Kennedy urged his shocked audience to seek like the Greeks "to tame the savageness of man and make gentle the life of this world."
In the days that followed, riots broke out in more than 100 U.S. cities, but Indianapolis remained calm.
The next day, April 5, 1968, Kennedy spoke eloquently about the coarsening effect of violence in a speech to the City Club of Cleveland: "Too often we honor swagger and bluster and the wielders of force; too often we excuse those who are willing to build their own lives on the shattered dreams of others. We must admit that our children's future cannot be built on the misfortunes of others. We must recognize that this short life can neither be ennobled or enriched by hatred or revenge."
Two months later, Kennedy would be dead.
We are left to imagine how different the history of the past 40 years might have been if Robert Kennedy had become president. Unfortunately, history is what was, not what we wish it had been. But for many who lived through that time, Robert Kennedy remains a powerful symbol of lost possibilities.
"He who learns must suffer," wrote the Greek poet Aeschylus. Throughout history, great pain has often produced great literature and great art. Robert Kennedy was no stranger to pain, having emerged from the long, dark shadow of Dallas.

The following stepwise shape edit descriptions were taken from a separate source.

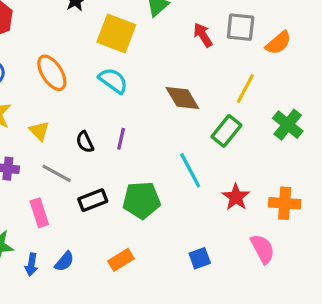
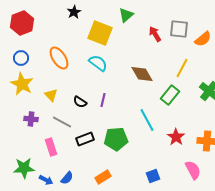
black semicircle: (85, 142) -> (80, 102), turned -32
blue arrow: (31, 265) -> (46, 180), turned -72

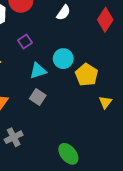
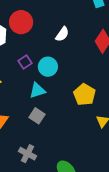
cyan circle: (63, 59) -> (48, 67), moved
gray cross: (14, 137) -> (28, 154), moved, turned -36

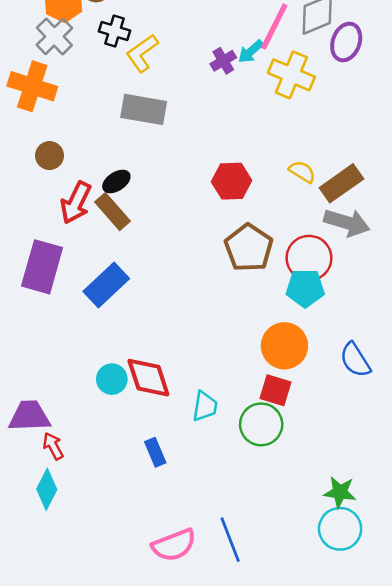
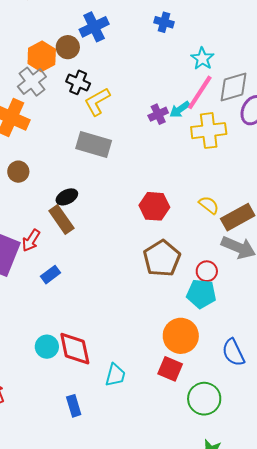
yellow cross: (291, 75) -> (209, 131), turned -36
red arrow: (76, 203) -> (31, 240), moved, size x0.7
red circle: (309, 258) -> (207, 271), size x0.6
blue rectangle: (106, 285) -> (51, 275), size x0.6
green circle: (261, 424) -> (204, 399), moved

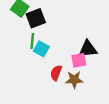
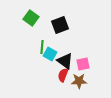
black square: (36, 18) -> (60, 25), moved
black triangle: (88, 49) -> (65, 61), moved, turned 42

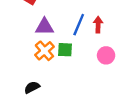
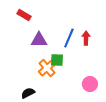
orange cross: (44, 51) -> (47, 68), moved
pink circle: (106, 55) -> (90, 84), moved

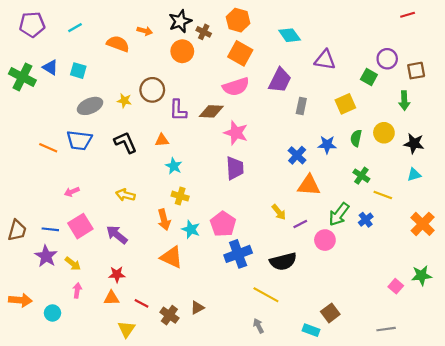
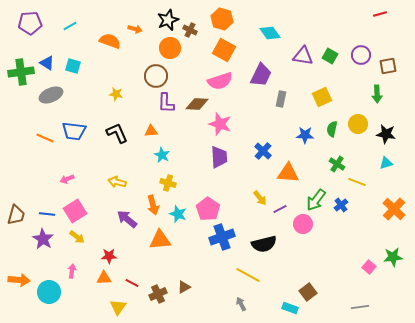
green cross: (22, 77) -> (21, 72), turned -35
green square: (369, 77) -> (330, 56), moved
brown circle: (152, 90) -> (156, 76), moved
gray ellipse: (90, 106) -> (51, 95), moved
blue cross: (297, 155) -> (263, 151), moved
purple arrow: (117, 235) -> (127, 219), moved
orange triangle: (172, 257) -> (160, 240), turned -30
yellow arrow: (73, 264) -> (77, 237), moved
cyan circle: (52, 313) -> (49, 292), size x1.5
brown cross: (169, 315) -> (158, 294), turned 30

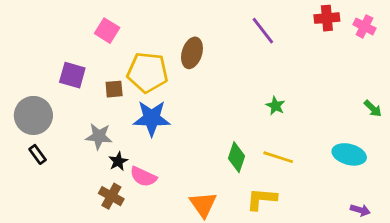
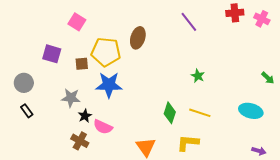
gray circle: (33, 115) -> (24, 83), size x0.7

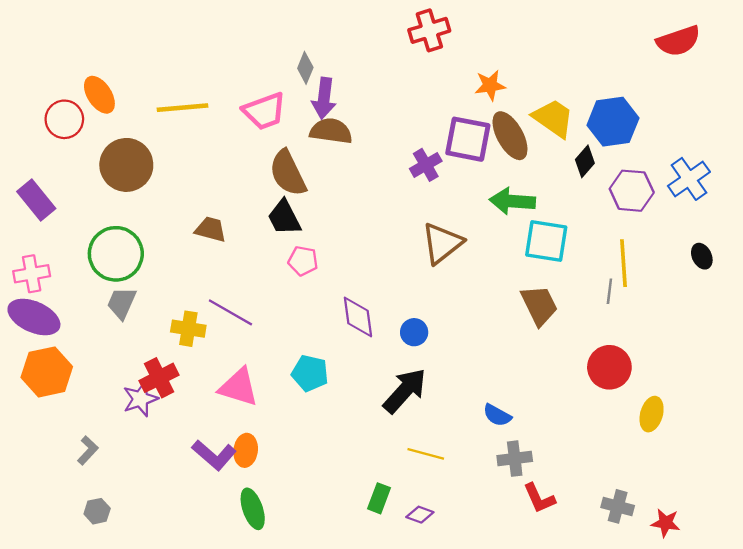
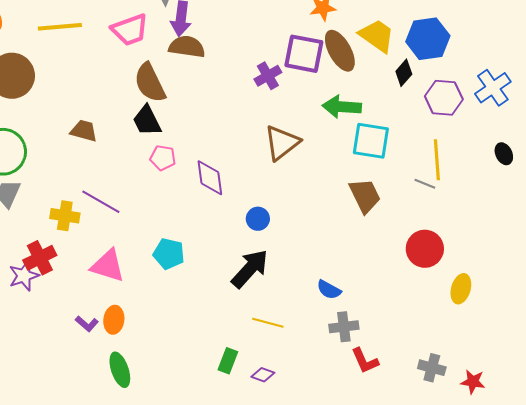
gray line: (609, 291) -> (425, 184), turned -75
purple diamond: (358, 317) -> (210, 178), moved
purple L-shape: (214, 455) -> (87, 324), size x0.6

His own life reflected the human capacity to evolve and grow. Despite growing up rich and traveling the corridors of power, he would later feel more at home in the extreme poverty of Appalachia and on the streets of Watts. The cameras were often there, rolling and recording, but there was never any sense that Kennedy was playing to them. There was nothing insincere or phony about him. He was the real deal.
Politics spends too much time holding up a mirror to American culture; reflecting back whatever it sees. Robert Kennedy held up the best there was in the human spirit and challenged us to raise our sights.
It was a message of hope and empowerment 40 years ahead of Obama's.
In closing his speech of April 5, 1968, Kennedy said: "We must recognize that this short life can neither be ennobled or enriched by hatred or revenge. We can perhaps remember, if only for a time, that those who live with us are our brothers, that they share with us the same short moment of life; that they seek, as do we, nothing but the chance to live out their lives in purpose and happiness, winning what satisfaction and fulfillment they can."
Forty years later, we may be no closer to that reality but we still have the hope that dreams deferred will not be dreams denied.
Rick Berg is a Madison-based writer and commentator.